_RECORDS PROVIDED_
- - - - - - -
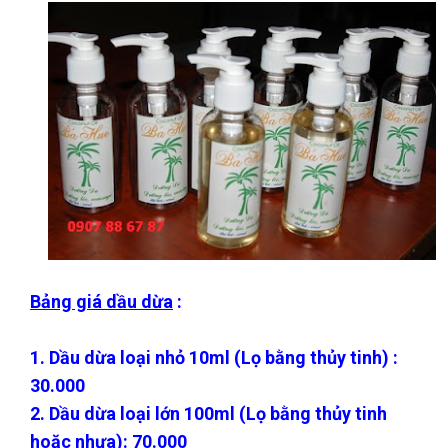
Bảng giá dầu dừa
:
1. Dầu dừa loại nhỏ 10ml (Lọ bằng thủy tinh) :
30.000
2. Dầu dừa loại lớn 100ml (Lọ bằng thủy tinh
hoặc nhựa): 70.000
- - - - - - -
_TASK INSTRUCTIONS_
Omit the pictures and output all of the other material exactly.

_RESULT OF THIS TASK_
Bảng giá dầu dừa
:
1. Dầu dừa loại nhỏ 10ml (Lọ bằng thủy tinh) :
30.000
2. Dầu dừa loại lớn 100ml (Lọ bằng thủy tinh
hoặc nhựa): 70.000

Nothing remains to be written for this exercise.